By Jian-Yun Nie, Graeme Hirst
Look for details is not any longer solely constrained in the local language of the consumer, yet is increasingly more prolonged to different languages. this offers upward push to the matter of cross-language details retrieval (CLIR), whose target is to discover proper details written in a special language to a question. as well as the issues of monolingual info retrieval (IR), translation is the most important challenge in CLIR: one should still translate both the question or the records from a language to a different. even if, this translation challenge isn't just like full-text computer translation (MT): the target isn't really to supply a human-readable translation, yet a translation compatible for locating appropriate records. particular translation equipment are therefore required. The objective of this publication is to supply a accomplished description of the specifi c difficulties bobbing up in CLIR, the recommendations proposed during this sector, in addition to the rest difficulties.
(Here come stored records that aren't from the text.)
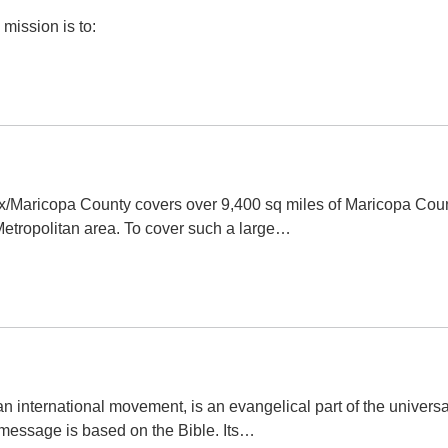
mission is to:
x/Maricopa County covers over 9,400 sq miles of Maricopa Cou
Metropolitan area. To cover such a large…
n international movement, is an evangelical part of the universa
 message is based on the Bible. Its…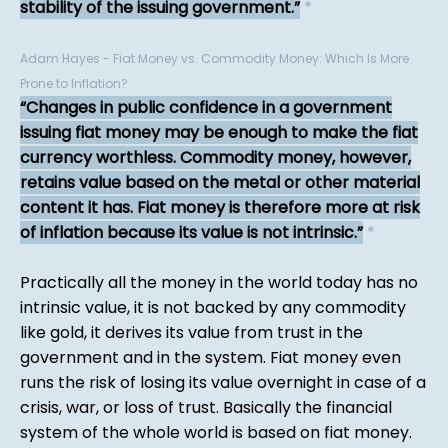
stability of the issuing government.
*
Adam Hayes - Fiat Money vs. Commodity Money: Which Is More
Prone to Inflation?
Changes in public confidence in a government
issuing fiat money may be enough to make the fiat
currency worthless. Commodity money, however,
retains value based on the metal or other material
content it has. Fiat money is therefore more at risk
of inflation because its value is not intrinsic.
*
Practically all the money in the world today has no
intrinsic value, it is not backed by any commodity
like gold, it derives its value from trust in the
government and in the system. Fiat money even
runs the risk of losing its value overnight in case of a
crisis, war, or loss of trust. Basically the financial
system of the whole world is based on fiat money.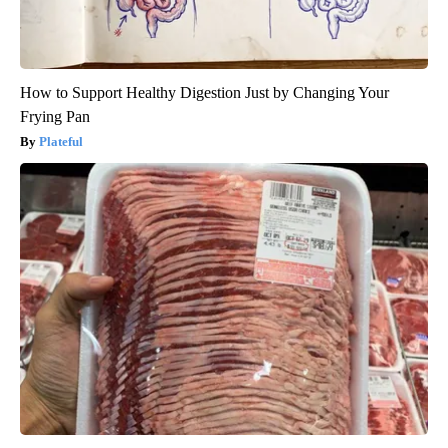
How to Support Healthy Digestion Just by Changing Your
Frying Pan
Plateful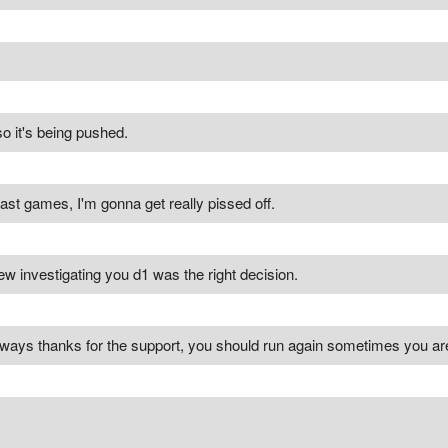
o it's being pushed.
fast games, I'm gonna get really pissed off.
 knew investigating you d1 was the right decision.
yways thanks for the support, you should run again sometimes you are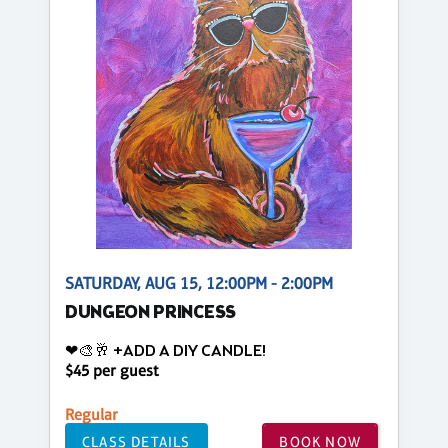
SATURDAY, AUG 15, 12:00PM - 2:00PM
DUNGEON PRINCESS
❤🎨🥂 +ADD A DIY CANDLE!
$45 per guest
Regular
CLASS DETAILS
BOOK NOW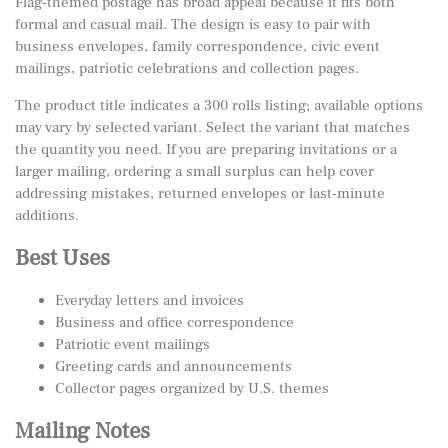
Flag-themed postage has broad appeal because it fits both
formal and casual mail. The design is easy to pair with
business envelopes, family correspondence, civic event
mailings, patriotic celebrations and collection pages.
The product title indicates a 300 rolls listing; available options
may vary by selected variant. Select the variant that matches
the quantity you need. If you are preparing invitations or a
larger mailing, ordering a small surplus can help cover
addressing mistakes, returned envelopes or last-minute
additions.
Best Uses
Everyday letters and invoices
Business and office correspondence
Patriotic event mailings
Greeting cards and announcements
Collector pages organized by U.S. themes
Mailing Notes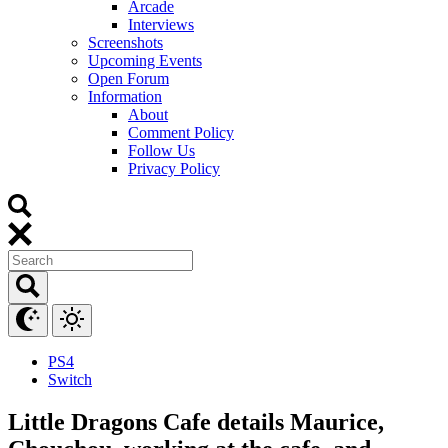
Arcade
Interviews
Screenshots
Upcoming Events
Open Forum
Information
About
Comment Policy
Follow Us
Privacy Policy
PS4
Switch
Little Dragons Cafe details Maurice,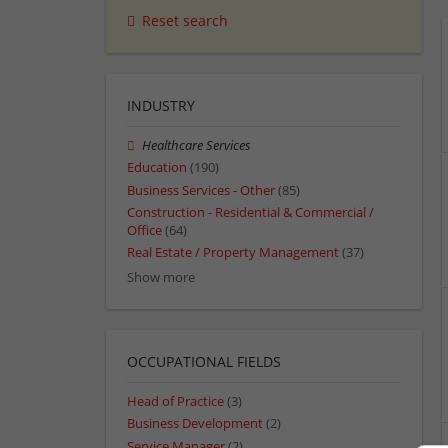
Reset search
INDUSTRY
Healthcare Services
Education
(190)
Business Services - Other
(85)
Construction - Residential & Commercial /
Office
(64)
Real Estate / Property Management
(37)
Show more
OCCUPATIONAL FIELDS
Head of Practice
(3)
Business Development
(2)
Service Manager
(2)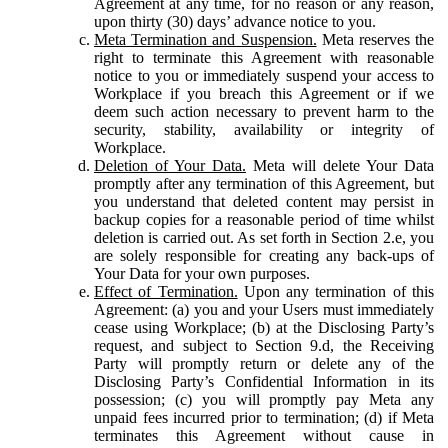
Agreement at any time, for no reason or any reason,
upon thirty (30) days’ advance notice to you.
Meta Termination and Suspension.
Meta reserves the
right to terminate this Agreement with reasonable
notice to you or immediately suspend your access to
Workplace if you breach this Agreement or if we
deem such action necessary to prevent harm to the
security, stability, availability or integrity of
Workplace.
Deletion of Your Data.
Meta will delete Your Data
promptly after any termination of this Agreement, but
you understand that deleted content may persist in
backup copies for a reasonable period of time whilst
deletion is carried out. As set forth in Section 2.e, you
are solely responsible for creating any back-ups of
Your Data for your own purposes.
Effect of Termination.
Upon any termination of this
Agreement: (a) you and your Users must immediately
cease using Workplace; (b) at the Disclosing Party’s
request, and subject to Section 9.d, the Receiving
Party will promptly return or delete any of the
Disclosing Party’s Confidential Information in its
possession; (c) you will promptly pay Meta any
unpaid fees incurred prior to termination; (d) if Meta
terminates this Agreement without cause in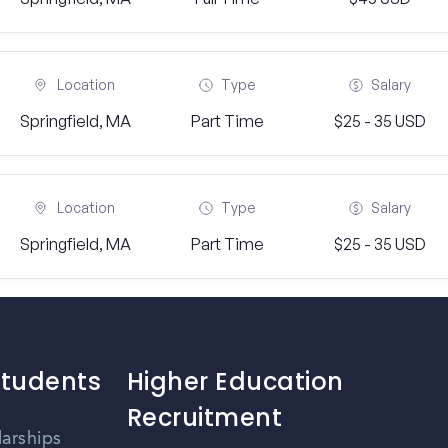
Location
Type
Salary
Springfield, MA
Part Time
$25 - 35 USD
Location
Type
Salary
Springfield, MA
Part Time
$25 - 35 USD
Students
Higher Education
Recruitment
larships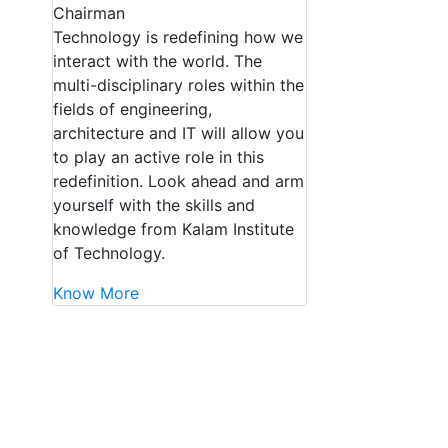
Chairman
Technology is redefining how we
interact with the world. The
multi-disciplinary roles within the
fields of engineering,
architecture and IT will allow you
to play an active role in this
redefinition. Look ahead and arm
yourself with the skills and
knowledge from Kalam Institute
of Technology.
Know More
The ebook starts off with a normal description of the monolingual IR and CLIR difficulties. diversified sessions of techniques to translation are then provided: ways utilizing an MT method, dictionary-based translation and methods in response to parallel and similar corpora. additionally, the common retrieval effectiveness utilizing varied ways is in comparison. will probably be proven that translation techniques particularly designed for CLIR can rival and outperform high quality MT structures. eventually, the ebook bargains a glance into the longer term that attracts a powerful parallel among question enlargement in monolingual IR and question translation in CLIR, suggesting that many ways built in monolingual IR will be tailored to CLIR. The ebook can be utilized as an creation to CLIR. complicated readers may also locate extra technical information and discussions in regards to the ultimate examine demanding situations sooner or later. it's compatible to new researchers who intend to hold out examine on CLIR.
Read Online or Download Cross-language Information Retrieval (Synthesis Lectures on Human Language Technologies) PDF
Best ai & machine learning books
Describes scientists' makes an attempt to determine how lifestyles all started, together with such issues as spontaneous iteration and evolution.
This introductory textual content to statistical computing device translation (SMT) presents the entire theories and strategies had to construct a statistical desktop translator, equivalent to Google Language instruments and Babelfish. as a rule, statistical options let automated translation structures to be equipped speedy for any language-pair utilizing basically translated texts and conventional software program.
Publication by means of
Biomedical traditional Language Processing is a complete travel during the vintage and present paintings within the box. It discusses all topics from either a rule-based and a computing device studying method, and in addition describes each one topic from the viewpoint of either organic technological know-how and medical drugs. The meant viewers is readers who have already got a heritage in average language processing, yet a transparent advent makes it obtainable to readers from the fields of bioinformatics and computational biology, in addition.
- Neural Networks. Advances and Applications
- Machine Translation: Past, Present, Future
- Language Identification Using Spectral and Prosodic Features
- Complex-Valued Neural Networks with Multi-Valued Neurons
- Reviews of Nonlinear Dynamics and Complexity
Additional resources for Cross-language Information Retrieval (Synthesis Lectures on Human Language Technologies)
If the meaning of an ambiguous word depends on a distant word, SMT may fail to account for it. In addition, models used in SMT rely on a set of characteristics observed on the training examples. These characteristics may fail to capture the linguistic phenomena (especially the semantic information) that govern the translation in many cases. As a consequence, the trained translation model is not powerful enough to propose appropriate translations in these cases. using manually constructed translation systems and resources 39 Let us use a set of possible queries containing the ambiguous word “drug” to illustrate the possible problems with both rule-based and statistical MT systems.
There are reasons for this. • • Less strict syntax is required The task of translating a query (or document) from a language to another in CLIR is not to make it readable by a human being; rather, its goal is to enable the system (computer) to match the query to documents (or the reverse). Therefore, the translation only has to be usable by the IR system, which is often based on keywords. This means that we do not have to obey the strict language grammar in the target language when producing such a translation, but the selection of translation words is the most important.
For example, how can we recognize that the following descriptions describe the same piece of information? There is a major earthquake in Wenchuan, China in 2008 (in English). Un tremblement de terre violent à Wenchuan secoue la Chine en 2008 (in French). 中国汶川08年发生强烈地震。 (in Chinese). How can we succeed to find the above information when we request for “major earthquakes in recent years” in 2010? These examples illustrate the main problems in CLIR and MLIR, that of representing and matching the same piece of information or information need in a comparable manner or within the same representation space, even if they are described in different languages.